Satan the Serpent fits G. Daniel Walker to a tee. Almost, that is. Satan was an angel, and Walker is all too human -- and supports the idea that evil exists as something in itself and is not necessarily to be explained away as a perversion of the good.
Walker could never have been revered by God the way Satan was at one time. But Walker had a way of manipulating people, especially women, including his one-time radical Legal-Aid attorney. The lawyer facilitated his escape from the prison ward of a hospital in Chicago, where he was faking an illness, and even accompanied him as he robbed a gas station at gunpoint. Prior to these events, Walker had served time for armed robbery in the state of Ohio, and he had seduced and married the prison warden’s private secretary. He won parole from that charge and had a child with her. He even started a successful advertising business, but he continued to compulsively commit theft and other felonies.

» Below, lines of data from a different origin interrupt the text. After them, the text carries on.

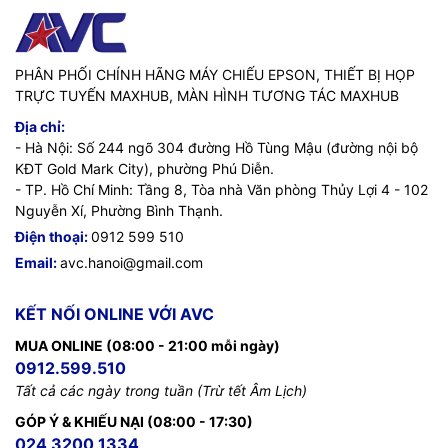
=>>
Liên hệ ngay với chúng tôi để được tư vấn rõ hơn về
sản phẩm:
PHÂN PHỐI CHÍNH HÃNG MÁY CHIẾU EPSON, THIẾT BỊ HỌP
Hotline / Zalo:
091 259 9510 / 024 32001 334
TRỰC TUYẾN MAXHUB, MÀN HÌNH TƯƠNG TÁC MAXHUB
Email:
avc.hanoi@gmail.com
Địa chỉ:
Website:
AVC.vn
- Hà Nội: Số 244 ngõ 304 đường Hồ Tùng Mậu (đường nội bộ
KĐT Gold Mark City), phường Phú Diễn.
- TP. Hồ Chí Minh: Tầng 8, Tòa nhà Văn phòng Thủy Lợi 4 - 102
Nguyễn Xí, Phường Bình Thạnh.
Điện thoại:
0912 599 510
Email:
avc.hanoi@gmail.com
KẾT NỐI ONLINE VỚI AVC
MUA ONLINE (08:00 - 21:00 mỗi ngày)
0912.599.510
Tất cả các ngày trong tuần (Trừ tết Âm Lịch)
GÓP Ý & KHIẾU NẠI (08:00 - 17:30)
024 3200 1334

Long after Walker’s murder conviction in California and prolonged seduction of Hope Masters, Walker seduced a female prison worker named Olivia, married her and involved her in several escape plots, frivolous lawsuits, as well as his plot to poison prison and state officials. These women and all the other individuals Walker has manipulated throughout his lifetime bring to mind Satan’s host of rebel angels. And by their aid Walker aspired to set himself in glory above his peers. Satan and Walker have both committed the sin of pride. Walker considered himself above the laws of man, as Satan had considered himself above the laws of God.

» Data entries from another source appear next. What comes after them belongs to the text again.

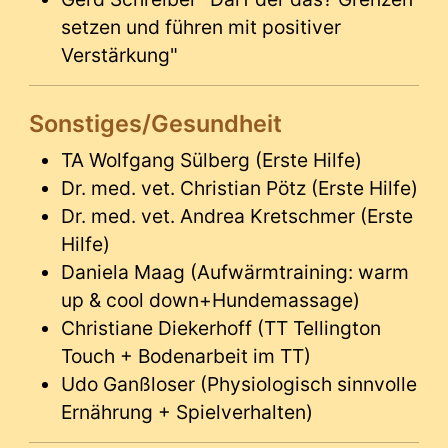
setzen und führen mit positiver
Verstärkung"
Sonstiges/Gesundheit
TA Wolfgang Sülberg (Erste Hilfe)
Dr. med. vet. Christian Pötz (Erste Hilfe)
Dr. med. vet. Andrea Kretschmer (Erste
Hilfe)
Daniela Maag (Aufwärmtraining: warm
up & cool down+Hundemassage)
Christiane Diekerhoff (TT Tellington
Touch + Bodenarbeit im TT)
Udo Ganßloser (Physiologisch sinnvolle
Ernährung + Spielverhalten)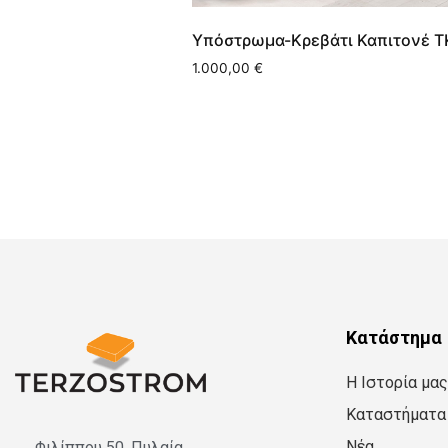
Υπόστρωμα-Κρεβάτι Καπιτονέ 
1.000,00
€
Κατάστημα
Η Ιστορία μας
Καταστήματα
Νέα
Φιλίππου 50, Πυλαία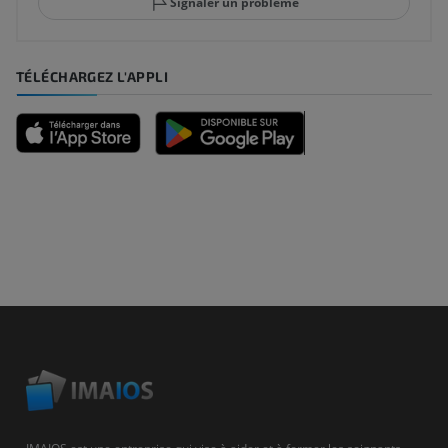
Signaler un problème
TÉLÉCHARGEZ L'APPLI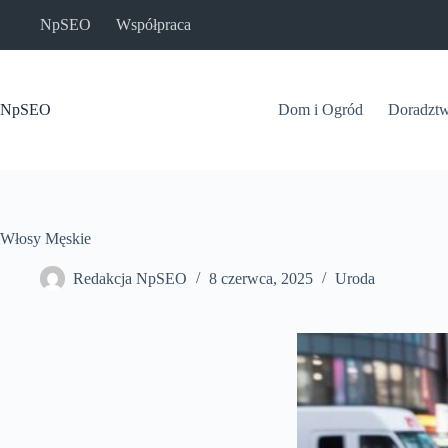
Przejdź
NpSEO
Współpraca
do
treści
NpSEO
Dom i Ogród
Doradzt
Włosy Męskie
Redakcja NpSEO
8 czerwca, 2025
Uroda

Illinois State Police detective Bob Swalwell, in his dogged pursuit of Walker, provides the consummate foil in this cat-and-mouse game, just as the fictional Inspector Claude Lebel of the French police relentlessly pursues the Jackal in the Forsyth bookAs Barthel writes in A Death in California, concerning a letter Walker mails to his lovesick, but conflicted attorney,
“From his own knowledge of Walker, and from his knowledge of the Chicago underworld, Swalwell discounted Walker’s Mafia jargon, ‘going-to-mattress’ and ‘The Man,’ as simply Walker’s braggadocio, his attempt to sound very big time. And he was also dubious about the ‘price tag’ ending, Walker’s unhappiness, although with a guy like Walker, who could say? Fortunately, Swalwell was not assigned to deal with Walker’s soul. But he didn’t doubt for a minute that some of Walker’s friends, both ex-cons and civilians, were helping him and, Swalwell admitted, doing a pretty good job of it so far.”

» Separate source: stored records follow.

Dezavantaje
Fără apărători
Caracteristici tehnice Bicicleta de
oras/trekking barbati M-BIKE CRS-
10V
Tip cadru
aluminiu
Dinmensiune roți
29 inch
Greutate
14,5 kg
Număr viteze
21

Luckily, I, a scholar, do have the time and the inclination to look into Walker’s soul. The Godfather, Francis Ford Coppola’s movie, was first released in 1972, the year preceding Walker’s escape. I suspect that, as with The Day of the Jackal, Walker was highly influenced by the films and the novel it was based on, and he was playing the role of a big shot hit man or crime boss for his own audience and that of his associates. He is not Sicilian, and therefore can never literally be ‘made’ as a mafioso.
In Paradise Lost:
“He trusted to have equalled the Most High,
If he opposed; and with ambitious aim
Against the throne and monarchy of God
Raised impious war in Heav’n and battle proud
With vain attempt. Him the Almighty Power
Hurled headlong flaming from th’ ethereal sky
With hideous ruin and combustion down
To bottomless perdition, there to dwell
In adamantine chains and penal fire,
Who durst defy th’ Omnipotent to arms.
Satan lusts to make war with God in heaven. Walker lusts to be viewed as the Godfather.